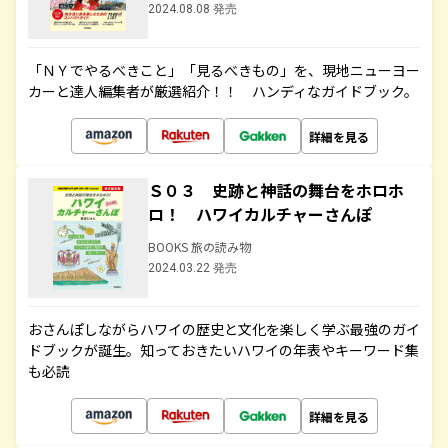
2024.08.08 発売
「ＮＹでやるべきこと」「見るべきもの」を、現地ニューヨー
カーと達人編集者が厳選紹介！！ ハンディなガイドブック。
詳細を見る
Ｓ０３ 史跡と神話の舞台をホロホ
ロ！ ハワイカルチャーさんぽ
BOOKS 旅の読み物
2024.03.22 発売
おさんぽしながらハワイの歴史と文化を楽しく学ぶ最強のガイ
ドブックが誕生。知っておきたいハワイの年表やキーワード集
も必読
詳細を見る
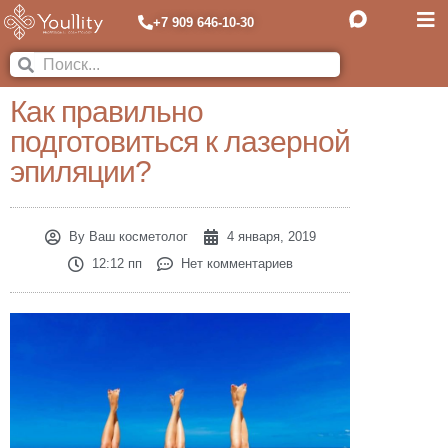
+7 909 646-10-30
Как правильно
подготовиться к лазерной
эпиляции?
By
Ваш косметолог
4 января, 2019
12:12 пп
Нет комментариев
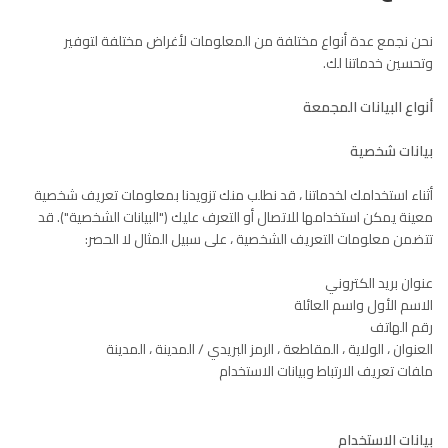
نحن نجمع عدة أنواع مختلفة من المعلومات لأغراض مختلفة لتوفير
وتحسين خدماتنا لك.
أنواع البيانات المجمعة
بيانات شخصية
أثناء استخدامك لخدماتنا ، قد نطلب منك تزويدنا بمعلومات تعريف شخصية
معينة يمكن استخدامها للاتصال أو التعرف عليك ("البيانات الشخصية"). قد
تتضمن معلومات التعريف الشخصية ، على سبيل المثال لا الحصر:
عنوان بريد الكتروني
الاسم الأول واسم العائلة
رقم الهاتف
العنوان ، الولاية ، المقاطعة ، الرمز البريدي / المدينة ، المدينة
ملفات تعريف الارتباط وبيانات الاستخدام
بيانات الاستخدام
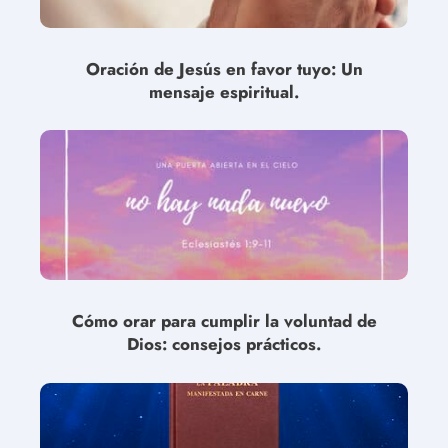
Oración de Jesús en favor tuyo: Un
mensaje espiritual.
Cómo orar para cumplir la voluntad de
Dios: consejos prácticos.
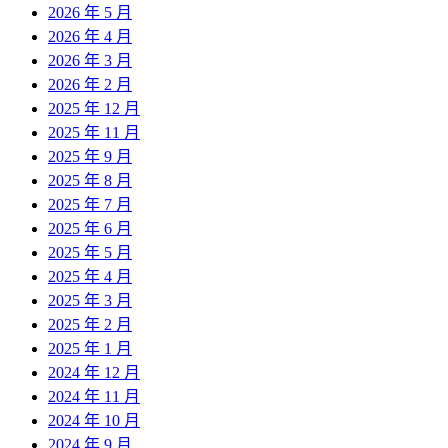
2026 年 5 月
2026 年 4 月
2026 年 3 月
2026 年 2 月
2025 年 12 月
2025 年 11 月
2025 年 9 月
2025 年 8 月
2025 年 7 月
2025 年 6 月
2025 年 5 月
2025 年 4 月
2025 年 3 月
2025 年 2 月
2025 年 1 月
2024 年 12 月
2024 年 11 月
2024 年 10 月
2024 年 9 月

§ **TASK INSTRUCTIONS**
Return every line of the entries above that the string "الاستخدام" appears in.

§ **TASK RESULT**
ملفات تعريف الارتباط وبيانات الاستخدام
بيانات الاستخدام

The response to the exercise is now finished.